Se pomponner à leurs frais ?

Les horreurs de l'expérimentation animale

 

Au 21ème siècle, il est insupportable de voir des animaux sacrifiés pour les besoins de la science alors que si peu de moyens sont mis en œuvre pour bannir définitivement le recours au modèle animal. Or, seule une réelle volonté politique, au niveau européen et mondial, pourra venir à bout de l'expérimentation animale et voter les crédits nécessaires à la recherche, au développement et à la mise en place de méthodes dites "substitutives".

Avec la découverte de nouvelles bio-technologies (utilisation de cellules souches, du clonage thérapeutique, de modélisations a partir de puce ADN…), la Fondation 30 Millions d'Amis a espoir que soit enfin mis un terme à ces cruelles expériences.

Quand beauté rime avec cruauté

En cosmétologie 38 000 animaux continuent à être mutilés chaque année dans les laboratoires européens pour mettre au point une crème de beauté, un rouge à lèvres ou un shampooing.

Pourquoi les animaux souffrent-ils toujours au nom de la beauté ? Dans le domaine des produits de beauté, le but de l'expérimentation animale est essentiellement de réaliser des essais de toxicité de substances biologiques et chimiques - ingrédients et formules - afin de vérifier leur innocuité et d'en contrôler la qualité.

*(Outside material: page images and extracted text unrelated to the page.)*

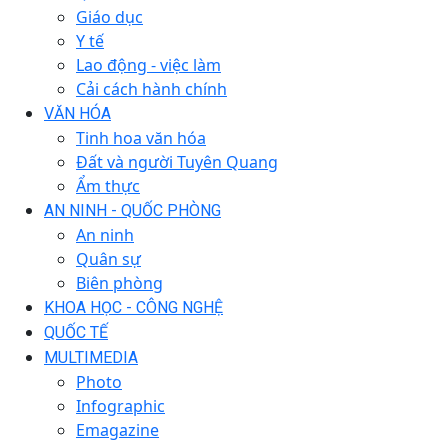
Giáo dục
Y tế
Lao động - việc làm
Cải cách hành chính
VĂN HÓA
Tinh hoa văn hóa
Đất và người Tuyên Quang
Ẩm thực
AN NINH - QUỐC PHÒNG
An ninh
Quân sự
Biên phòng
KHOA HỌC - CÔNG NGHỆ
QUỐC TẾ
MULTIMEDIA
Photo
Infographic
Emagazine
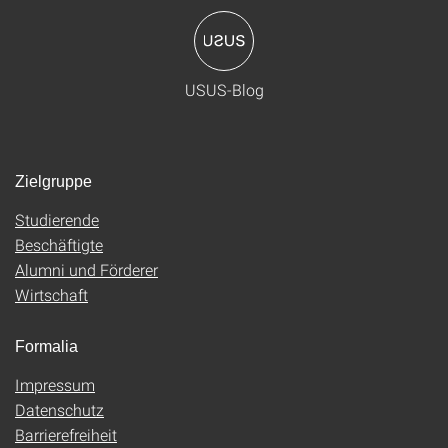
USUS-Blog
Zielgruppe
Studierende
Beschäftigte
Alumni und Förderer
Wirtschaft
Formalia
Impressum
Datenschutz
Barrierefreiheit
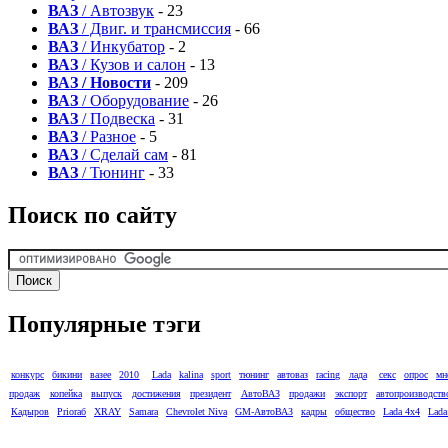
ВАЗ
/ Автозвук
- 23
ВАЗ
/ Двиг. и трансмиссия
- 66
ВАЗ
/ Инкубатор
- 2
ВАЗ
/ Кузов и салон
- 13
ВАЗ / Новости
- 209
ВАЗ
/ Оборудование
- 26
ВАЗ
/ Подвеска
- 31
ВАЗ
/ Разное
- 5
ВАЗ
/ Сделай сам
- 81
ВАЗ
/ Тюнинг
- 33
Поиск по сайту
Популярные тэги
конкурс
бикини
вазее
2010
Lada
kalina
sport
тюнинг
автоваз
racing
лада
секс
опрос
мн
продаж
копейка
выпуск
достижения
президент
АвтоВАЗ
продажи
экспорт
автопроизводств
Кадыров
Prioraб
XRAY
Samara
Chevrolet Niva
GM-АвтоВАЗ
кадры
общество
Lada 4x4
Lada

L'alternative des méthodes in vitro
Il existe aujourd'hui de nouvelles méthodes d'évaluation qui peuvent remplacer l'expérimentation animale dans la majeure partie des cas. Ces méthodes dites " substitutives " se fondent sur l'observation des réactions biochimiques " in vitro " (en éprouvette) et non plus " in vivo " (sur un être vivant). Elles permettent des résultats plus rapides et plus fiables, sans risque d’erreurs d’évaluation. En effet aucune espèce animale ne peut être considérée comme modèle biologique fiable pour une autre. Il est donc irresponsable et dangereux de fournir des conclusions scientifiques pour l’humain à partir d’observations effectuées sur l’animal.

La culture de cellules et de tissus

Depuis de nombreuses années, les progrès de la science permettent de cultiver en éprouvette des cellules végétales ou humaines. Les cellules et les tissus humains peuvent être obtenus à partir de biopsies, de prélèvements post-mortem, de placentas ou de procédures chirurgicales.
Il est ainsi possible d'obtenir toute une série de cultures cellulaires qui peuvent être très sensibles aux substances chimiques, ce qui permet aux chercheurs d'étudier des parties spécifiques bien ciblées de l'organisme.

L'épidémiologie

Il s'agit des " études de populations ", destinées à mettre en évidence les liens entre une maladie et des caractéristiques du style de vie comme le régime alimentaire ou les activités et les habitudes individuelles.

Les études sur des cobayes humains volontaires

Il s'agit de recherches menées sur des volontaires en bonne santé. Les médecins peuvent ainsi obtenir des renseignements vitaux sur la manière dont notre organisme utilise et élimine le produit étudié. Bien que certaines de ces méthodes substitutives aient fait l'objet d'évaluations scientifiques poussées, seulement trois ont été validées officiellement à ce jour par l'ECVAM (Centre européen pour la validation des méthodes alternatives), situé en Italie, faute d'être encouragées financièrement par les pouvoirs publics.

La toxicogénomique

Mis au point par des scientifiques issus du CNRS ce programme propose des tester les réaction génétiques de cellules humaines lorsque qu’elles sont exposées à différentes substances chimiques. La toxicogénomique propose une alternative fiable et peu coûteuse pour tester la toxicité des substances chimiques, un atout de poids pour permettre au programme REACH d’atteindre l’objectif qu’il s’est fixer a savoir : assurer une meilleure sécurité sanitaire et environnementale en Europe.